◆ Study material:

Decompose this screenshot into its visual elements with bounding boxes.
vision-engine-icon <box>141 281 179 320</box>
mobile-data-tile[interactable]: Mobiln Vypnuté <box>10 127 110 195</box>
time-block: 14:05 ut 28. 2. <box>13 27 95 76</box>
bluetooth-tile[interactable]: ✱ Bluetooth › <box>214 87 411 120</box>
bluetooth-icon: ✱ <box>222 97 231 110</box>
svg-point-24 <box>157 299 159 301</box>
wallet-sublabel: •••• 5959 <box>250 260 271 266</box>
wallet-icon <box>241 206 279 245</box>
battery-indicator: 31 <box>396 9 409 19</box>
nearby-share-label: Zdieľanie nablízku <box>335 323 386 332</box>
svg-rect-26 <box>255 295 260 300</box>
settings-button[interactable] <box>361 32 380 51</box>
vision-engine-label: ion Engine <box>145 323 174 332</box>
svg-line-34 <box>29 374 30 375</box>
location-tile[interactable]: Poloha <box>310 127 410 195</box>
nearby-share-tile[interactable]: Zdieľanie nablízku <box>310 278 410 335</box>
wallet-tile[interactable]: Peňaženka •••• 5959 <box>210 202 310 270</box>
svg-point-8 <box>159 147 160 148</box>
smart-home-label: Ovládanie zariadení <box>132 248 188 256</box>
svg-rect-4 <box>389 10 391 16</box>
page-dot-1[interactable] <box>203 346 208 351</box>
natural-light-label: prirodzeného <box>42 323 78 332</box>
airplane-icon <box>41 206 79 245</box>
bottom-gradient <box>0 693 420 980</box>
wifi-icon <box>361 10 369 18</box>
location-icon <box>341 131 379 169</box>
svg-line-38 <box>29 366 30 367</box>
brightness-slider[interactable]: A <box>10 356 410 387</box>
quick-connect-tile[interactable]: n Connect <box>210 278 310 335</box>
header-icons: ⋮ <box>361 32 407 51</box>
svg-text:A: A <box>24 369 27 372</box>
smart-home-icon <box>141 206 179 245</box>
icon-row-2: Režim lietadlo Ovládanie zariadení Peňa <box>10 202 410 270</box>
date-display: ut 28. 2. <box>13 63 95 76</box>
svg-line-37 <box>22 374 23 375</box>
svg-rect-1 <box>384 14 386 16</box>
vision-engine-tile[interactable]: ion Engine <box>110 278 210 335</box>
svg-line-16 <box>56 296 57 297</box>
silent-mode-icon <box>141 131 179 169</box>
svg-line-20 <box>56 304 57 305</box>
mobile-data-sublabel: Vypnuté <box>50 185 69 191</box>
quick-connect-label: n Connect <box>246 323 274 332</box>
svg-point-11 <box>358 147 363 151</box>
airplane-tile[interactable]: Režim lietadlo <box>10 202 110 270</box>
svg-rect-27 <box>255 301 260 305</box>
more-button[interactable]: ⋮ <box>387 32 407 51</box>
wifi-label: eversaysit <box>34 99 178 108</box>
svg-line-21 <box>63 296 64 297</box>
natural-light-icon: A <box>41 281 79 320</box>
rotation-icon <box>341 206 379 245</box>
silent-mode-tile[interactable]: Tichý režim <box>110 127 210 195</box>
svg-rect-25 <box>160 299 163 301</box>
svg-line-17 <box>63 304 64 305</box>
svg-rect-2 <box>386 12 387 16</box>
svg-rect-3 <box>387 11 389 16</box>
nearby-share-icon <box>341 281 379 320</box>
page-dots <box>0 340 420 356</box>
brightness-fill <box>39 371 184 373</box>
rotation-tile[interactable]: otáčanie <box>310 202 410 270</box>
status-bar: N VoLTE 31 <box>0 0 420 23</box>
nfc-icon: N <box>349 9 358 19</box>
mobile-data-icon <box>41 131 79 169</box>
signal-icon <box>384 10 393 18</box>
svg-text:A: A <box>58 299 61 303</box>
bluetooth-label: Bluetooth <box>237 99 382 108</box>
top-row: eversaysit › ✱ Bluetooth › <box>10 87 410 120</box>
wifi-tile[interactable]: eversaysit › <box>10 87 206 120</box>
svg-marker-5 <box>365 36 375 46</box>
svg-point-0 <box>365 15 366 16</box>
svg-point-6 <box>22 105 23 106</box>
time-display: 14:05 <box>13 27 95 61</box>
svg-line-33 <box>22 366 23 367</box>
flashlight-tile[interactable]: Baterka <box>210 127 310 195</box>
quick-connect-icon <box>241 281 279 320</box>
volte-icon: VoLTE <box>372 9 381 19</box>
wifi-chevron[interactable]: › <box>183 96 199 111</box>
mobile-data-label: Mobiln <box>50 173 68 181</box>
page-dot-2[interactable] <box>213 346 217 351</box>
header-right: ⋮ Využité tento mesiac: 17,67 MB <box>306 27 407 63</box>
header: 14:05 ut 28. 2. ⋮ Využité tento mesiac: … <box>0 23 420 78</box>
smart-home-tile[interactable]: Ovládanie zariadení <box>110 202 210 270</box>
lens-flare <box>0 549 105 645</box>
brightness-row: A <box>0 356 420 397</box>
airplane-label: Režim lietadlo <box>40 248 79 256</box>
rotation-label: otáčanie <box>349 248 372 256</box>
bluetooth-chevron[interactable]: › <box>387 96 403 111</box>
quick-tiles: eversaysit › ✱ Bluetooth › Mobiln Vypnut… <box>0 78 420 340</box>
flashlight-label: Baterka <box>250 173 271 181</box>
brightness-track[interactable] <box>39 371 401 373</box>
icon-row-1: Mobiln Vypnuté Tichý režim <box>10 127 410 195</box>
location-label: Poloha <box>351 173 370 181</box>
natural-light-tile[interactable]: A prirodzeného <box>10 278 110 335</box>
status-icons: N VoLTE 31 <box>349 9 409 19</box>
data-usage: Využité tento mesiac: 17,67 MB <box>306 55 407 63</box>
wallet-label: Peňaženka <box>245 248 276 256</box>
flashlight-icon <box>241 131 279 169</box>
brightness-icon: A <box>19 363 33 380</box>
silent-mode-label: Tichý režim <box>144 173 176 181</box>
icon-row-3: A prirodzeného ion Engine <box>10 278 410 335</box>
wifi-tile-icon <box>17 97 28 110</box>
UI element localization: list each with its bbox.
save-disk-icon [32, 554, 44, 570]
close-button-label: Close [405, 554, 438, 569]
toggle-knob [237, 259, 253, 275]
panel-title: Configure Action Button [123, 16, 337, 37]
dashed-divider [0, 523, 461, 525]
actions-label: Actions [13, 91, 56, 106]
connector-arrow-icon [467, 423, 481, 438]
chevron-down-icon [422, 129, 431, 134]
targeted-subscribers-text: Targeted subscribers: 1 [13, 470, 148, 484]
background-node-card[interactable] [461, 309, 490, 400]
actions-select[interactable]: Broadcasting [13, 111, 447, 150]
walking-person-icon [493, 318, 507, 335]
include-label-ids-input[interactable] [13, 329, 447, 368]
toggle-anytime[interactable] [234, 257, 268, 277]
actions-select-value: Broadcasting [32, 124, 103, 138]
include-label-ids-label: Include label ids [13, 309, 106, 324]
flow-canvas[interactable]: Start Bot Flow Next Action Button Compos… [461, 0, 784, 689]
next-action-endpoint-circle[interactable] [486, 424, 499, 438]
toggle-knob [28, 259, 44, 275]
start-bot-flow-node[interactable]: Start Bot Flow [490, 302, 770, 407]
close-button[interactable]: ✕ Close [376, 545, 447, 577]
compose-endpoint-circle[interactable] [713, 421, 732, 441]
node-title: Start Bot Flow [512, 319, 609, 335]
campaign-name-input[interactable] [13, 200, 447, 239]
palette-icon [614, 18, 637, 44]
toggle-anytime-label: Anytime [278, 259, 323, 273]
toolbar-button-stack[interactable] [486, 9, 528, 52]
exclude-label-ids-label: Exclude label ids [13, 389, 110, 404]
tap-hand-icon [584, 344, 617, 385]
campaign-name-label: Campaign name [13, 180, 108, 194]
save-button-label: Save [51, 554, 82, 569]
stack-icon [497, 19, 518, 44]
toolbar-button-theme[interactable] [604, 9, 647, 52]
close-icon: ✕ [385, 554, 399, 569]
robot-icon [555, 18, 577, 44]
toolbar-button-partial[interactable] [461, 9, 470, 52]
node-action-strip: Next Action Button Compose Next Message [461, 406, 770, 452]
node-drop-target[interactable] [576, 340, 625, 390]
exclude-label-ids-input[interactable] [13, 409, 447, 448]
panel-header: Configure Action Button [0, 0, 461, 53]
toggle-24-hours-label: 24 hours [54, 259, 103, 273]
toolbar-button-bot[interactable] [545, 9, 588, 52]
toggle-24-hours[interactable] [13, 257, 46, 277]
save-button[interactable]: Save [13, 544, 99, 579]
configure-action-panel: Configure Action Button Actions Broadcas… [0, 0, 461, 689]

◆ Task goal: Return the number of lines in the material holding the string "airplane", and no other text.

◆ Response below: 3